Divide and Distill: New Outlooks on Knowledge Distillation for Environmental Sound Classification

Abstract

Environmental sound classification (ESC) is an important research problem with a broad range of applications including audio-based surveillance, audio-visual systems, smart homes, and robotics, among others. The recently proposed vision multi-layer perceptron-mixer (MLP-mixer) has outperformed traditional deep models (CNN or ResNet) and attained new state-of-the-art performances for several computer vision applications (image/video classification and image segmentation). Following the success of MLP-mixer, in this paper, we propose a novel audio MLP-mixer (AMM) network that classifies the different types of environmental sounds. Despite the higher performance, the high computational cost (number of trainable parameters and floating point operations) prohibits deployment of the AMM model on edge for designing real-life applications. To alleviate the aforementioned issue, in this work, we present three different knowledge distillation (KD) strategies to train a compact deep network for ESC. The proposed strategies divide the input Mel-spectrogram into patches and a lightweight deep ESC model is trained in the presence of three teacher networks under the offline KD training framework.
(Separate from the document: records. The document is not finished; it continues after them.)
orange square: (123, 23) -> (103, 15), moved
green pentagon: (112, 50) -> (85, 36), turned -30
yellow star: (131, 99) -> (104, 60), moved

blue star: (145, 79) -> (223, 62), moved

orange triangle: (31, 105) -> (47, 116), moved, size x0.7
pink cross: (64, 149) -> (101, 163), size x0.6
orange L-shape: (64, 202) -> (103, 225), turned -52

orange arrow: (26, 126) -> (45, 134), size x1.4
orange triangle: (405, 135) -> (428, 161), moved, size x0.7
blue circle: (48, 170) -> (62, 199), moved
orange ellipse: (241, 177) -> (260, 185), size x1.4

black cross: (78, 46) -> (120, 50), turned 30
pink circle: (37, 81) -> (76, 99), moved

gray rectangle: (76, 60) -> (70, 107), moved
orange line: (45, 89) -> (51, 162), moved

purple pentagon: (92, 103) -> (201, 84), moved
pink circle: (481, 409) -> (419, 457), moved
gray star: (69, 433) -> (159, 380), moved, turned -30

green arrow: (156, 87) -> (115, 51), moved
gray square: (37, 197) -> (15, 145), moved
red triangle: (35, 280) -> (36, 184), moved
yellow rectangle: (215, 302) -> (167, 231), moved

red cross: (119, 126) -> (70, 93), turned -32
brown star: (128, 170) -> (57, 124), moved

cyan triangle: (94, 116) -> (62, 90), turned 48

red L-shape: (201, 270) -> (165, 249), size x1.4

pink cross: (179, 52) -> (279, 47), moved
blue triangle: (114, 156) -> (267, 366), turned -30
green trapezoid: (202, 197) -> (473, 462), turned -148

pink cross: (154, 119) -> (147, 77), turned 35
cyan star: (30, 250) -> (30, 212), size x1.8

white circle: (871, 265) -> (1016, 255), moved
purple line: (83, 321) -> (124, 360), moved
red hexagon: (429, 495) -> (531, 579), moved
Additionally, we have designed two novel loss functions for KD that are free from a temperature parameter that need to be set manually by a user as in the case of the traditional vanilla KD technique. We conducted our experiments on three benchmark ESC datasets namely ESC-10, Urbansound8k (US8K), and DCASE-2019 Task-1(A). The obtained results demonstrate the significance of utilization of proposed methods over other existing KD methods in terms of classification accuracy.